For those who are nnew to Lips of Faith, like we were, it is basically a series of beers that New Belgium, and a partner of their choice, puts out that pushes the limits of brewing. New Belgium’s website calls this series, “…Small batch beauties brewed for faithful lips. These bottles are topped off with tasty mischief.” They are calling for you to trust them; to believe that whatever they put in this bottle will be worth drinking. They just want you to simply have faith in their abilities as brewers. With strange ingredients and ideas, sometimes it is hard to blindly give a brewer faith, but we can’t say no to a New Belgium offering!
Paardebloem (no I don’t know how to exactly pronounce it) is a very unique beer. Red Rock and New Belgium came together to create a Belgian beer that sets itself apart from the competition. It is an ale brewed with wild Belgium-style yeast and bittered with dandelion greens. Hops are found in this beer, but most of the bittering is done with a combination of dandelion greens and grains of paradise. It is also brewed with peach juice, and wood-aged for a creamy, smooth finish. There is a lot to tackle in this brew, so without further ado, let’s dive in.
Ron and I decided that Paardebloem looked almost like if you melted down a creamsicle and put it in a glass. It was a cloudy, blood-orange and honey color. The head was fairly thin, but brilliantly white. Not a lot of light could make it through this beer, making it appear thick and yeasty.

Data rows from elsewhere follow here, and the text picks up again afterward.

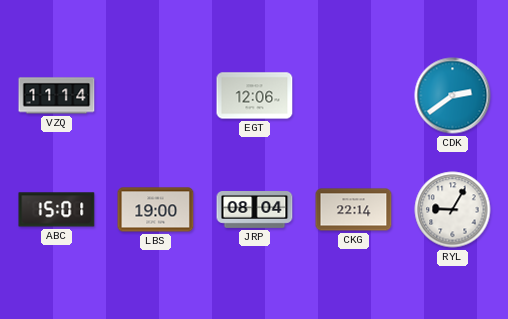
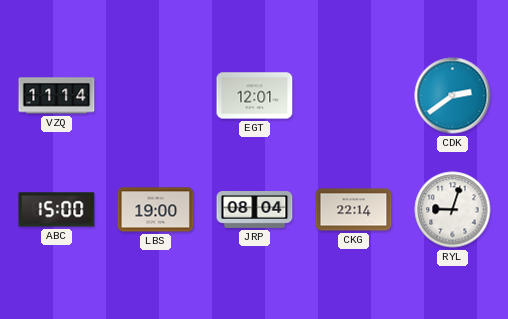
EGT: 12:06 -> 12:01
ABC: 15:01 -> 15:00
RYL: 9:05 -> 9:03
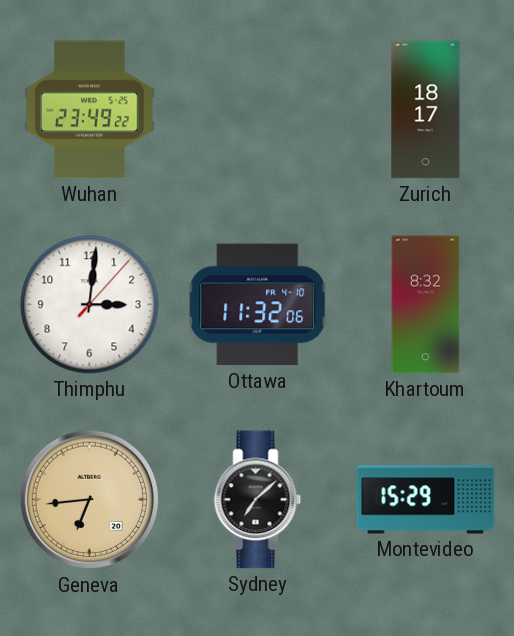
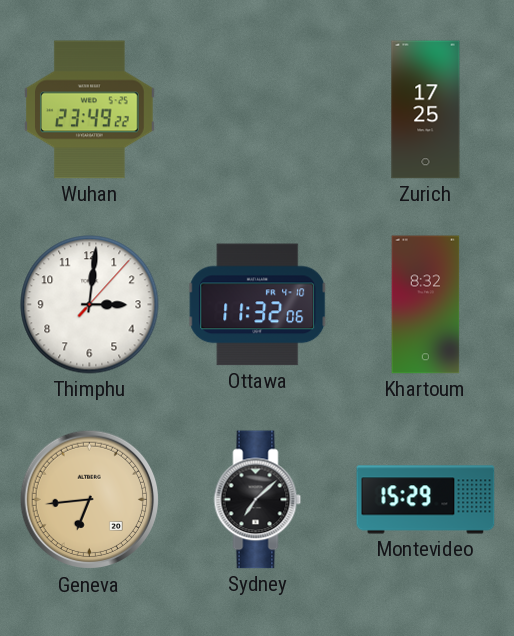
Zurich: 18:17 -> 17:25
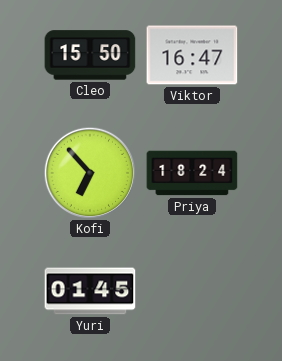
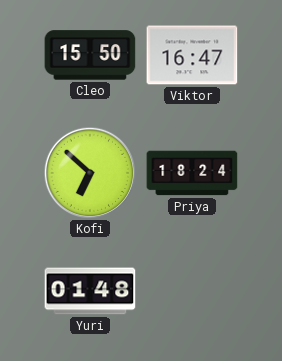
Kofi: 6:53 -> 6:52
Yuri: 01:45 -> 01:48
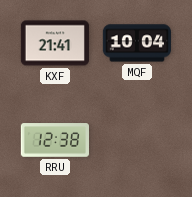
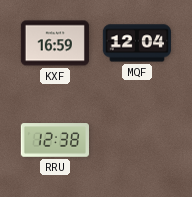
KXF: 21:41 -> 16:59
MQF: 10:04 -> 12:04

There’s a lot of fruit on the nose here. I thought it smelled somewhat peachy and tangy, and Ron though it smelled exactly like a screwdriver (vodka and OJ). There was definitely a big whiff of booze, but it was also tart like a sour, and smelled a bit like apricots. There wasn’t a hoppy aroma at all, which makes sense considering that hops weren’t a big part of the brewing process. As you can probably tell, this was a complex beer. The cool thing to me is that no one smell dominated the other. Every whiff offered something different, something that you didn’t know you were looking for.
Paardebloem was a medium bodied, creamy beer. There wasn’t a lot of carbonation tingling your tongue, but more it is like swallowing a thin foam instead. This is probably a product of the wood-aging, and it really added a uniqueness to the brew. While it wasn’t like other beers we’ve had, it’s a texture that invited us in for more.

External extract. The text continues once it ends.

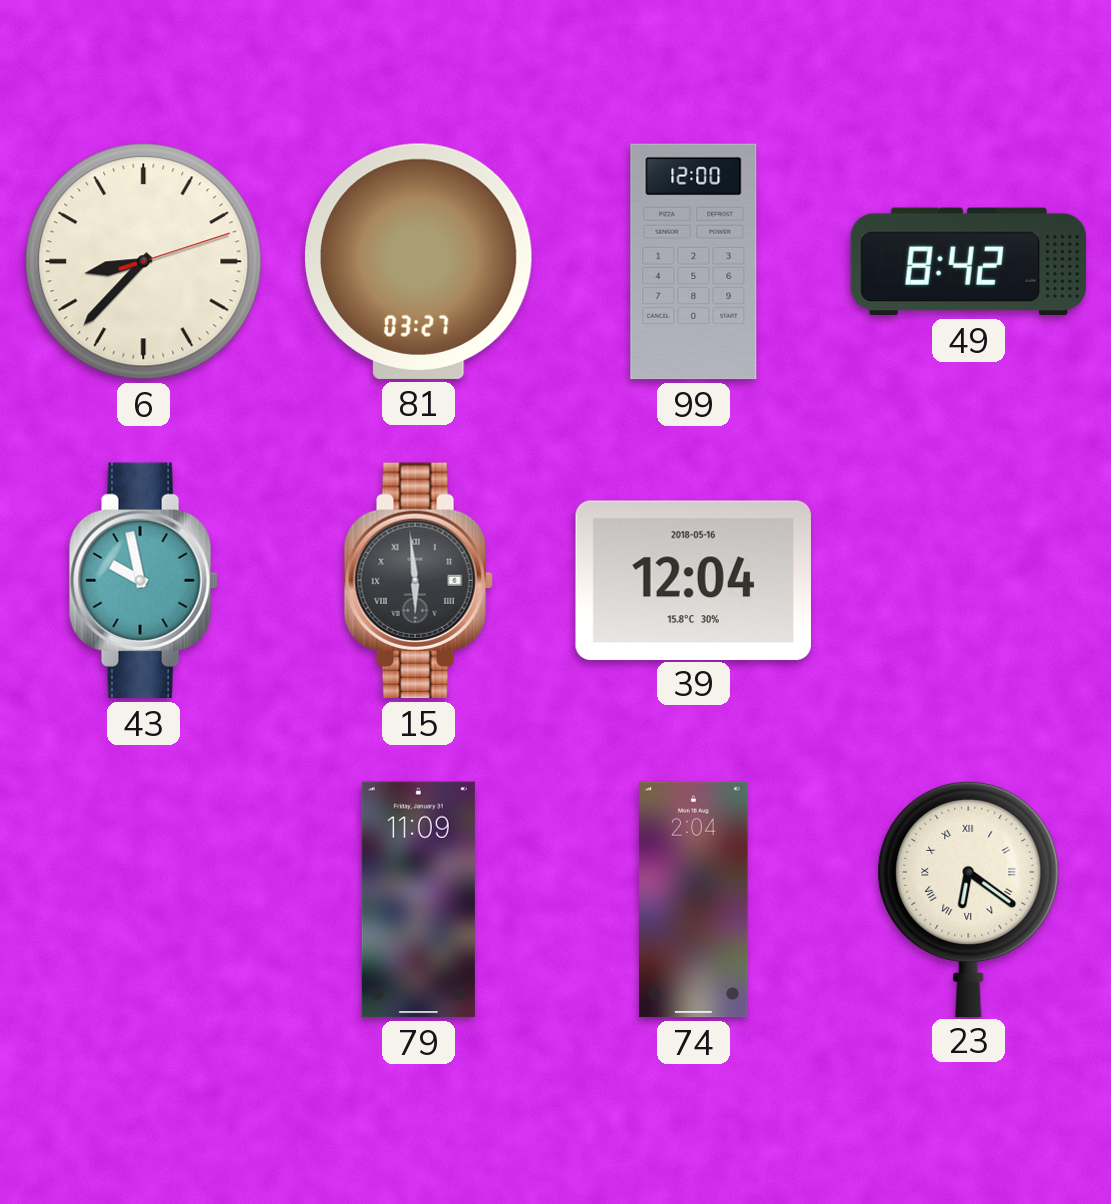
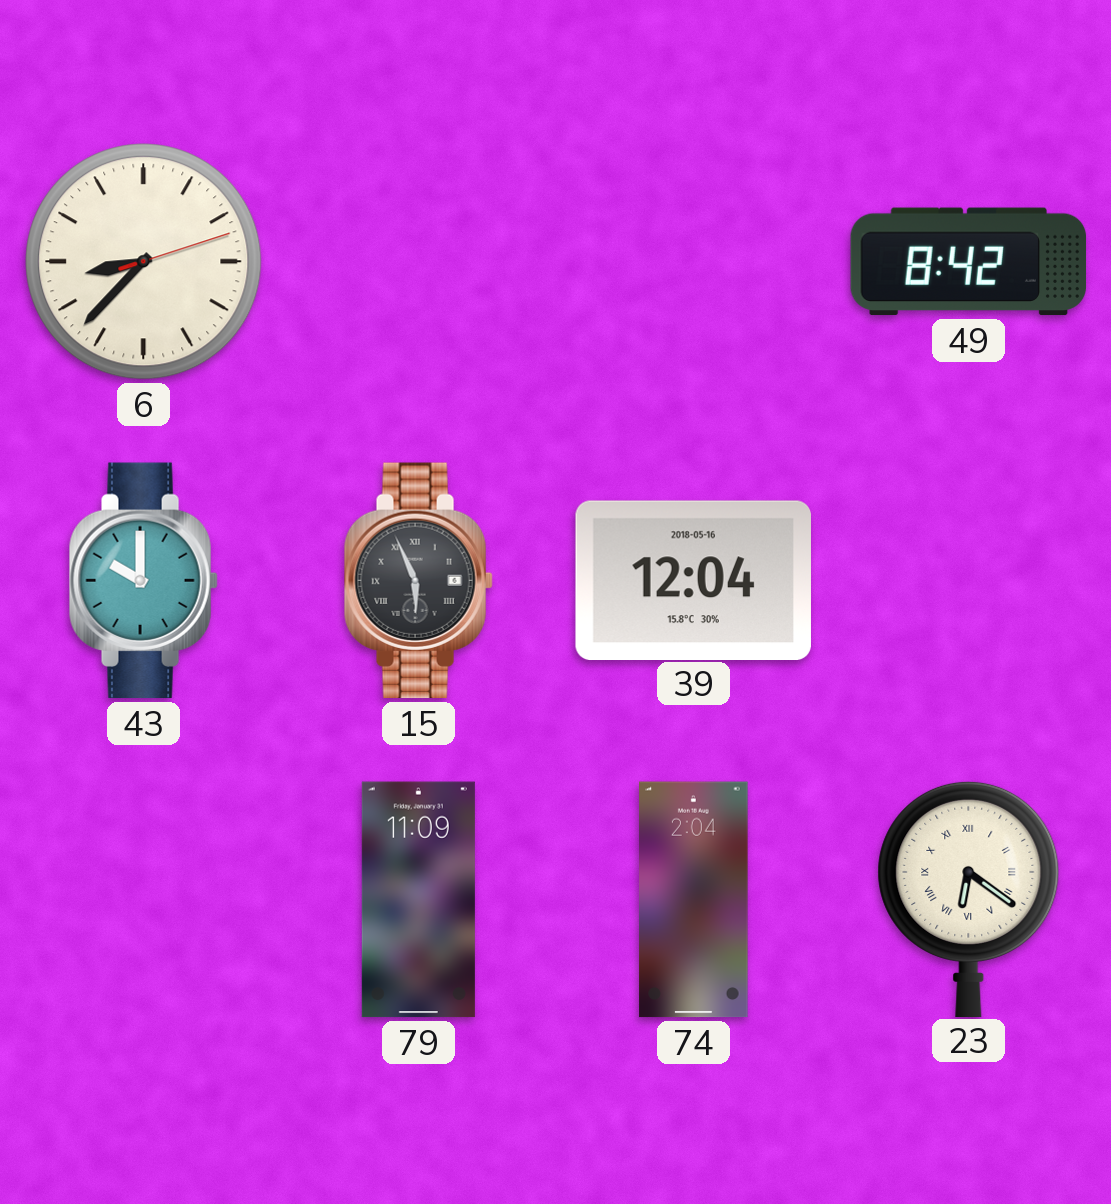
81: 03:27 -> none
99: 12:00 -> none
43: 9:58 -> 10:00
15: 5:59 -> 5:56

I think both Ron and I said this exact phrase after our first sip: “Hm…” That wasn’t an exasperated sound of tasting something bad, it was more or less the sound you would make when you are truly and utterly speechless. It took a couple of sips to really be able to break down this beer because there is so much going on. First off, it was bitter unlike any beer I’ve had before. Dandelion greens and grains of paradise don’t create a cloying bitterness, or coat your mouth with a bitter film, but somehow add an earthy and herbal bitter flavor to the beer. It was dry, and clean, and almost has the flavor of unripe apricots. There are notes of orange, and lactic sourness as well. Unlike the aroma, there wass one thing that dominates in the flavor department and that was the booze. It was a warm beer, and Ron was convinced that it was the beer version of a screwdriver. It’s boozy, fruity, somewhat sour, and has a sweet honey-like finish as it warms. As I said, there’s a lot going on here, and the more we drink, the more we found, and there almost wasn’t enough beer for the both of us to fully discover everything that was built into this unique brew.

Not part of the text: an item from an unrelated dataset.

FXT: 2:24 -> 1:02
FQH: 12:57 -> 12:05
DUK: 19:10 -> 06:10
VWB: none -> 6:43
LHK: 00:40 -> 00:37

There is one word that everyone kept using to describe the Lips of Faith series of beers: esoteric. I can’t think of a more fitting word for this beer. Many people won’t like this beer, mainly because may people won’t”get it”. I’m not even positive that we “get it”, and I can’t say that we are in love with Paardebloem. Due to the high booze flavor we are giving it an 83, B-. We think that New Belgium and Red Rock did really cool things to make this beer possible. We like the idea behind it, with all of the unique ingredients and procedures taken to create the beer. We just wouldn’t consider this a home run. But, then again, if they were going for esoteric they certainly succeeded, so maybe they did hit this one out of the park. I would suggest at least giving it a shot just to say that you tried it, and if you don’t like it, don’t worry because someone else will.